Senay Senait D, Worner Susan P
GEMS™-A CFANS & MSI initiative, University of Minnesota, 305 Cargill Building, 1500 Gortner Avenue, Saint Paul, MN 55108, USA.
Department of Plant Pathology, University of Minnesota, 495 Borlaug Hall, 1991 Upper Buford Circle, Saint Paul, MN 55108, USA.
Insects. 2019 Mar 1;10(3):65. doi: 10.3390/insects10030065.

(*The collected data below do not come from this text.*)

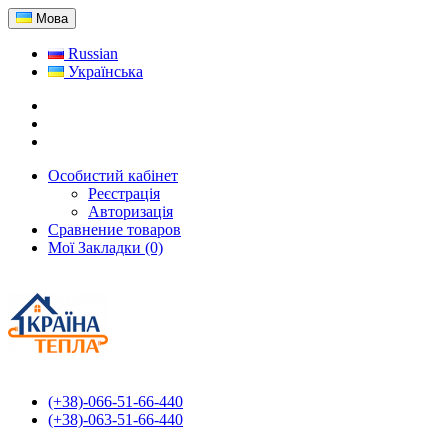
Мова
Russian
Українська
Особистий кабінет
Реєстрація
Авторизація
Сравнение товаров
Мої Закладки (0)
(+38)-066-51-66-440
(+38)-063-51-66-440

Correlative species distribution models (SDMs) are increasingly being used to predict suitable insect habitats. There is also much criticism of prediction discrepancies among different SDMs for the same species and the lack of effective communication about SDM prediction uncertainty. In this paper, we undertook a factorial study to investigate the effects of various modeling components (species-training-datasets, predictor variables, dimension-reduction methods, and model types) on the accuracy of SDM predictions, with the aim of identifying sources of discrepancy and uncertainty. We found that model type was the major factor causing variation in species-distribution predictions among the various modeling components tested. We also found that different combinations of modeling components could significantly increase or decrease the performance of a model. This result indicated the importance of keeping modeling components constant for comparing a given SDM result. With all modeling components, constant, machine-learning models seem to outperform other model types. We also found that, on average, the Hierarchical Non-Linear Principal Components Analysis dimension-reduction method improved model performance more than other methods tested. We also found that the widely used confusion-matrix-based model-performance indices such as the area under the receiving operating characteristic curve (AUC), sensitivity, and Kappa do not necessarily help select the best model from a set of models if variation in performance is not large. To conclude, model result discrepancies do not necessarily suggest lack of robustness in correlative modeling as they can also occur due to inappropriate selection of modeling components. In addition, more research on model performance evaluation is required for developing robust and sensitive model evaluation methods. Undertaking multi-scenario species-distribution modeling, where possible, is likely to mitigate errors arising from inappropriate modeling components selection, and provide end users with better information on the resulting model prediction uncertainty.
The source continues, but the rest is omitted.